By superimposing another sinusoid thing get even weirder. My prediction is that upon adding another sinusoid another pair of dot would appear in the FT. Instead, there became 8 dots that are shifted from the center. 




All in all it wasn’t a particularly hard activity so I would give myself an 8/10

Wednesday, July 13, 2011

Fourier Transform Model of Image Formation


For this activity we familiarized ourselves with the technique of using Fourier transforms in image manipulation. Fourier Transform is a powerful and useful technique because it has the ability to isolate the different details of an image by separating structures of varying spatial frequencies. This allows the manipulation of only certain details (like noise and speckles) without distorting other details.

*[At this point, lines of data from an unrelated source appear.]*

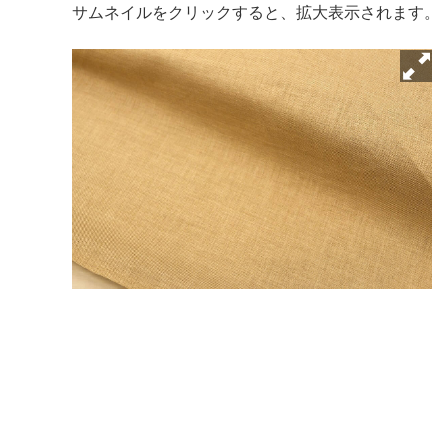
サムネイルをクリックすると、拡大表示されます。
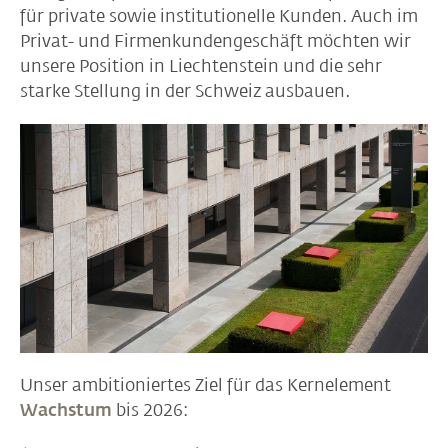
für private sowie institutionelle Kunden. Auch im
Privat- und Firmenkundengeschäft möchten wir
unsere Position in Liechtenstein und die sehr
starke Stellung in der Schweiz ausbauen.
Unser ambitioniertes Ziel für das Kernelement
Wachstum
bis 2026:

The first part of the activity is the familiarization of the Fast Fourier Transform (FFT) algorithm used to compute the discrete Fourier transform of an image. Figure 1 shows the images created for this part. We used the FFT algorithm on a circle to obtain its Fourier transform (top row second column).The image may look empty but that is because the signal can be seen at the four corners of the image. This is because the algorithm rearranges the image so that the diagonal quadrants switch with each other. This can be resolved be using fftshift()which swaps the quadrants back(top row third column). An Inverse Fourier transform is also possible by using the FFT algorithm a second time. This returns the image from frequency domain to space domain. However, as we can see in the bottom right corner figure, the image is flipped after it is subjected to another FFT.

Figure 1.

The second part of the activity is the familiarization of one of the most useful applications of FFT. Convolution is the combination of 2 mappings through the multiplication of their Fourier transform. This method allows one to create a function such that it looks both like the two original images.
For this part of the activity, we convolve circular apertures of varying sizes with an image to see its effect on the quality of the image. We can see that by convolving a small aperture to the image, we can se a low resolution image that has something like diffraction patterns. As we increase the aperture size, the convolve image’s quality improves.

Figure 2.

For the third part of the activity, we show one of the applications of convolution, which is text recognition. By convolving a text image with what you want to find, the convolution automatically correlates the image as to pinpoint matching results.

Figure 3.
 
For the Last part of the activity we used convolution for edge detection. What we did was to create a 3x3 matrix with a total sum of zero like the one below.

Figure 4.
 
This pattern is then convolved with the text image to obtain the edges of the image. The accuracy of the edge obtain seems to rely on the orientation of the negative integer in the pattern. The first edge was obtained by convolving the pattern above with the image. The second used a vertical pattern as opposed to the first one. And lastly, the third edge used a pattern were the whole edge was negative. If I were to choose, I think that the third one has the best formed edge.



All in all, I think this was an easy activity since it was basically a familiarization of something I normally use. However because there was no internet connection in the room I forgot to post this on time T^T. That is why I would give myself an 8/10 for this activity.